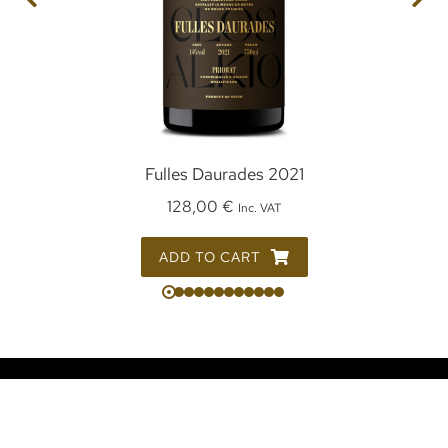
Fulles Daurades 2021
128,00
€
Inc. VAT
ADD TO CART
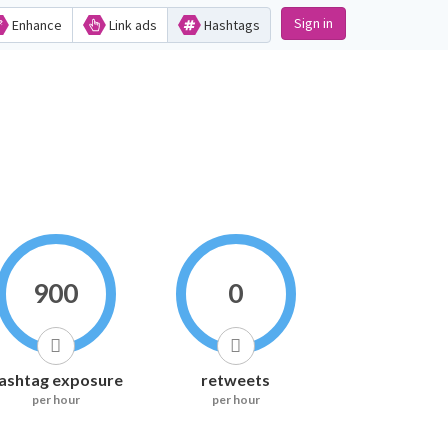
Sign in
Enhance
Link ads
Hashtags
900
0
ashtag exposure
retweets
per hour
per hour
------------------------------------------------------------------------
→ Exercise brief
Although the records contain pictures, only their text should be repeated, exactly as it appears.

→ Task response
Fulles Daurades 2021
128,00
€
Inc. VAT
ADD TO CART
Sign in
Enhance
Link ads
Hashtags
900
0
ashtag exposure
retweets
per hour
per hour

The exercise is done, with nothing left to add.